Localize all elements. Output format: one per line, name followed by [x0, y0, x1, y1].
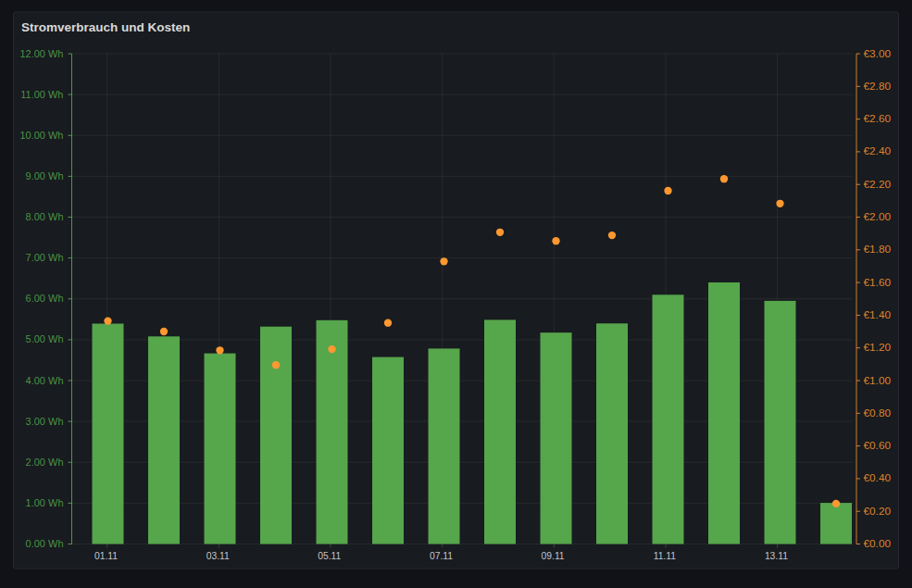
svg-text:13.11: 13.11 [765, 551, 788, 561]
svg-text:Stromverbrauch und Kosten: Stromverbrauch und Kosten [21, 20, 190, 34]
svg-text:€1.20: €1.20 [864, 341, 892, 354]
svg-text:10.00 Wh: 10.00 Wh [19, 130, 63, 141]
svg-text:4.00 Wh: 4.00 Wh [26, 375, 64, 386]
svg-text:€1.40: €1.40 [864, 308, 892, 321]
svg-text:05.11: 05.11 [318, 551, 341, 561]
svg-text:7.00 Wh: 7.00 Wh [26, 252, 64, 263]
svg-text:€1.80: €1.80 [864, 243, 892, 256]
svg-text:€0.60: €0.60 [864, 439, 892, 452]
svg-text:€0.80: €0.80 [864, 407, 892, 419]
svg-text:0.00 Wh: 0.00 Wh [26, 538, 64, 549]
svg-text:8.00 Wh: 8.00 Wh [26, 211, 64, 222]
svg-text:€2.40: €2.40 [864, 144, 892, 157]
svg-text:3.00 Wh: 3.00 Wh [26, 416, 64, 427]
svg-text:€0.20: €0.20 [864, 505, 892, 518]
svg-text:€2.20: €2.20 [864, 178, 892, 191]
svg-text:07.11: 07.11 [430, 551, 453, 561]
svg-text:03.11: 03.11 [206, 551, 230, 561]
svg-text:€3.00: €3.00 [864, 47, 892, 60]
svg-text:9.00 Wh: 9.00 Wh [26, 170, 64, 181]
svg-text:1.00 Wh: 1.00 Wh [26, 497, 64, 508]
svg-text:11.11: 11.11 [654, 551, 677, 561]
svg-text:2.00 Wh: 2.00 Wh [26, 457, 64, 468]
svg-text:5.00 Wh: 5.00 Wh [26, 333, 64, 344]
svg-text:11.00 Wh: 11.00 Wh [20, 89, 63, 100]
svg-text:€0.40: €0.40 [864, 471, 892, 484]
svg-text:€1.00: €1.00 [864, 374, 892, 387]
svg-text:12.00 Wh: 12.00 Wh [19, 48, 63, 59]
svg-text:01.11: 01.11 [94, 551, 118, 561]
svg-text:€2.80: €2.80 [864, 80, 892, 93]
svg-text:€0.00: €0.00 [864, 537, 892, 550]
svg-text:6.00 Wh: 6.00 Wh [26, 293, 64, 304]
svg-text:€2.60: €2.60 [864, 112, 892, 125]
svg-text:09.11: 09.11 [542, 551, 565, 561]
svg-text:€2.00: €2.00 [864, 210, 892, 223]
svg-text:€1.60: €1.60 [864, 276, 892, 289]
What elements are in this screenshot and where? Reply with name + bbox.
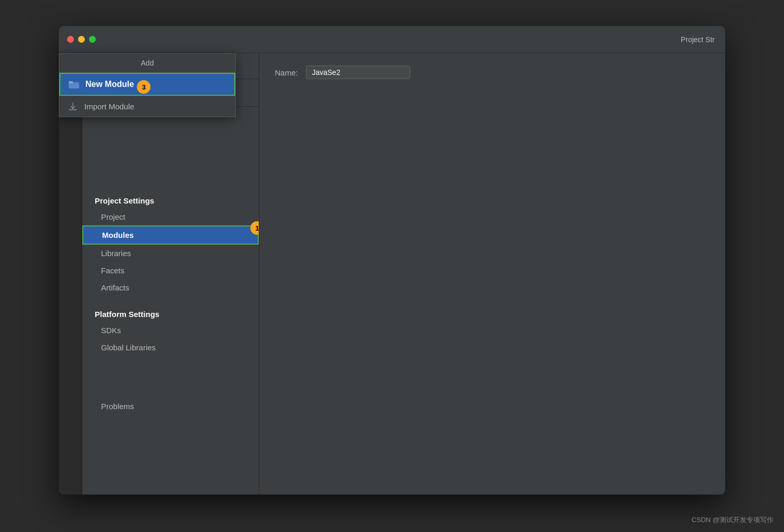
new-module-item[interactable]: New Module 3 bbox=[82, 73, 235, 96]
project-settings-title: Project Settings bbox=[82, 191, 259, 208]
name-label: Name: bbox=[275, 68, 298, 77]
sidebar-item-global-libraries[interactable]: Global Libraries bbox=[82, 339, 259, 356]
sidebar-item-artifacts[interactable]: Artifacts bbox=[82, 279, 259, 296]
title-bar: Project Str bbox=[59, 26, 725, 53]
sidebar-item-modules[interactable]: Modules 1 bbox=[82, 225, 259, 245]
window-title: Project Str bbox=[681, 35, 715, 44]
sidebar-nav: Project Settings Project Modules 1 Libra… bbox=[82, 185, 259, 421]
right-panel: Name: bbox=[259, 53, 725, 495]
minimize-button[interactable] bbox=[78, 36, 85, 43]
project-structure-window: Project Str 📄 ☷ ← → Ja + 2 − bbox=[59, 26, 725, 495]
import-module-label: Import Module bbox=[84, 102, 134, 111]
new-module-label: New Module bbox=[85, 80, 134, 89]
sidebar-item-project[interactable]: Project bbox=[82, 208, 259, 225]
sidebar-item-problems[interactable]: Problems bbox=[82, 398, 259, 415]
sidebar-item-facets[interactable]: Facets bbox=[82, 262, 259, 279]
add-dropdown: Add New Module 3 bbox=[82, 53, 236, 117]
step3-badge: 3 bbox=[137, 80, 150, 94]
step1-badge: 1 bbox=[250, 221, 259, 235]
dropdown-header: Add bbox=[82, 54, 235, 73]
name-row: Name: bbox=[275, 66, 710, 79]
sidebar: ← → Ja + 2 − bbox=[82, 53, 259, 495]
platform-settings-title: Platform Settings bbox=[82, 305, 259, 322]
main-content: 📄 ☷ ← → Ja + 2 − bbox=[59, 53, 725, 495]
sidebar-item-libraries[interactable]: Libraries bbox=[82, 245, 259, 262]
import-module-item[interactable]: Import Module bbox=[82, 96, 235, 117]
traffic-lights bbox=[67, 36, 96, 43]
left-bar: 📄 ☷ bbox=[59, 53, 82, 495]
footer-text: CSDN @测试开发专项写作 bbox=[691, 515, 774, 525]
fullscreen-button[interactable] bbox=[89, 36, 96, 43]
close-button[interactable] bbox=[67, 36, 74, 43]
name-input[interactable] bbox=[306, 66, 410, 79]
sidebar-item-sdks[interactable]: SDKs bbox=[82, 322, 259, 339]
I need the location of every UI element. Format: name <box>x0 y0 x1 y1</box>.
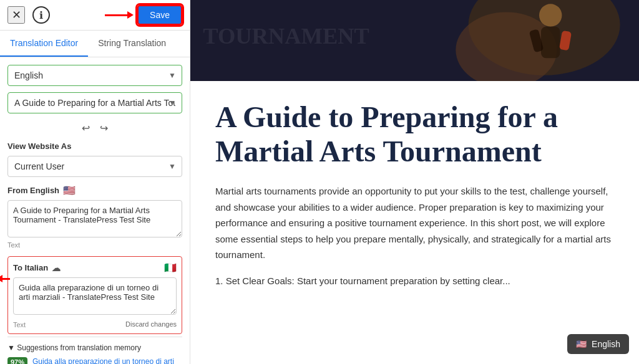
from-label: From English 🇺🇸 <box>7 184 76 196</box>
from-header: From English 🇺🇸 <box>7 184 182 196</box>
language-badge[interactable]: 🇺🇸 English <box>567 334 629 354</box>
suggestion-score: 97% <box>7 357 27 364</box>
save-button[interactable]: Save <box>137 5 182 25</box>
to-footer: Text Discard changes <box>13 320 177 328</box>
to-textarea[interactable] <box>13 277 177 315</box>
suggestion-text[interactable]: Guida alla preparazione di un torneo di … <box>32 357 182 364</box>
language-select[interactable]: English Italian Spanish <box>7 65 182 86</box>
preview-image-placeholder: TOURNAMENT <box>190 0 639 81</box>
preview-content: A Guide to Preparing for a Martial Arts … <box>190 81 639 314</box>
svg-text:TOURNAMENT: TOURNAMENT <box>203 24 369 49</box>
preview-body: Martial arts tournaments provide an oppo… <box>215 183 614 263</box>
undo-redo-bar: ↩ ↪ <box>7 120 182 139</box>
suggestions-toggle[interactable]: ▼ Suggestions from translation memory <box>7 343 182 352</box>
from-flag: 🇺🇸 <box>63 184 76 196</box>
tabs: Translation Editor String Translation <box>0 31 190 57</box>
view-as-section: View Website As Current User Guest ▼ <box>7 141 182 177</box>
to-section-container: To Italian ☁ 🇮🇹 Text Discard changes <box>7 256 182 334</box>
from-section: From English 🇺🇸 Text <box>7 184 182 249</box>
svg-rect-4 <box>541 27 560 59</box>
view-as-select[interactable]: Current User Guest <box>7 156 182 177</box>
preview-title: A Guide to Preparing for a Martial Arts … <box>215 100 614 168</box>
view-as-label: View Website As <box>7 141 182 151</box>
badge-flag: 🇺🇸 <box>576 339 587 349</box>
to-label-text: To Italian <box>13 263 48 272</box>
right-panel: TOURNAMENT A Guide to Preparing for a Ma… <box>190 0 639 364</box>
close-button[interactable]: ✕ <box>7 6 25 24</box>
toolbar: ✕ ℹ Save <box>0 0 190 31</box>
suggestions-section: ▼ Suggestions from translation memory 97… <box>7 337 182 364</box>
to-flag: 🇮🇹 <box>164 262 177 274</box>
from-label-text: From English <box>7 186 59 195</box>
left-panel: ✕ ℹ Save Translation Editor String Trans… <box>0 0 190 364</box>
to-label: To Italian ☁ <box>13 263 61 273</box>
cloud-icon[interactable]: ☁ <box>52 263 61 273</box>
undo-button[interactable]: ↩ <box>82 122 90 134</box>
suggestion-item: 97% Guida alla preparazione di un torneo… <box>7 357 182 364</box>
badge-label: English <box>592 339 620 349</box>
svg-point-3 <box>539 4 562 26</box>
from-textarea[interactable] <box>7 200 182 237</box>
preview-hero-image: TOURNAMENT <box>190 0 639 81</box>
preview-list-item: 1. Set Clear Goals: Start your tournamen… <box>215 273 614 289</box>
view-as-dropdown-wrapper: Current User Guest ▼ <box>7 156 182 177</box>
red-arrow-indicator <box>0 275 10 282</box>
language-dropdown-wrapper: English Italian Spanish ▼ <box>7 65 182 86</box>
from-textarea-label: Text <box>7 241 182 249</box>
page-select[interactable]: A Guide to Preparing for a Martial Arts … <box>7 92 182 113</box>
page-dropdown-wrapper: A Guide to Preparing for a Martial Arts … <box>7 92 182 113</box>
panel-content: English Italian Spanish ▼ A Guide to Pre… <box>0 57 190 364</box>
to-header: To Italian ☁ 🇮🇹 <box>13 262 177 274</box>
info-button[interactable]: ℹ <box>32 6 50 24</box>
redo-button[interactable]: ↪ <box>100 122 108 134</box>
to-textarea-label: Text <box>13 321 26 328</box>
suggestion-text-block: Guida alla preparazione di un torneo di … <box>32 357 182 364</box>
to-section: To Italian ☁ 🇮🇹 Text Discard changes <box>7 256 182 334</box>
tab-translation-editor[interactable]: Translation Editor <box>0 31 88 57</box>
tab-string-translation[interactable]: String Translation <box>88 31 176 57</box>
discard-button[interactable]: Discard changes <box>125 320 177 328</box>
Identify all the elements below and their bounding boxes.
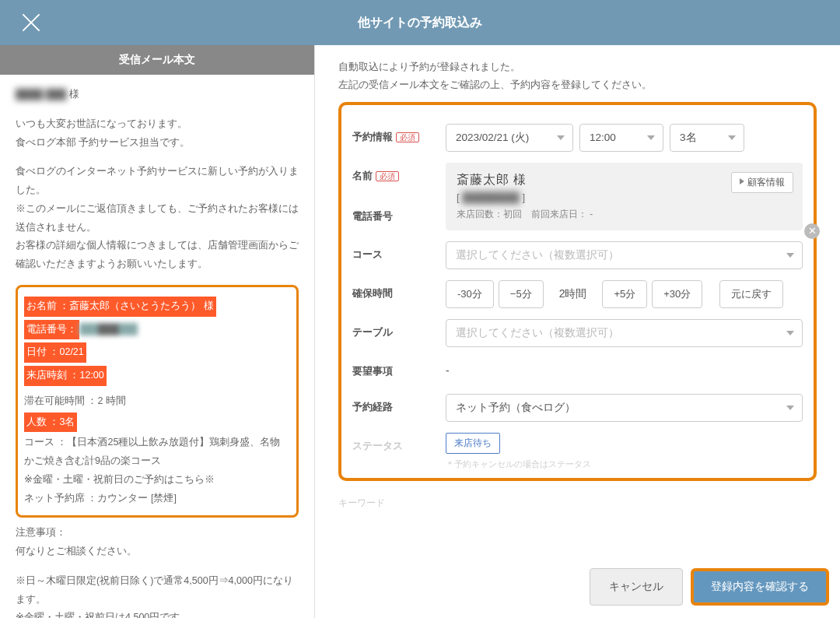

_Work instruction_:
Your reply must be one number, namely how many lines of the material above contain the string "Guida".

_Written solution_:
3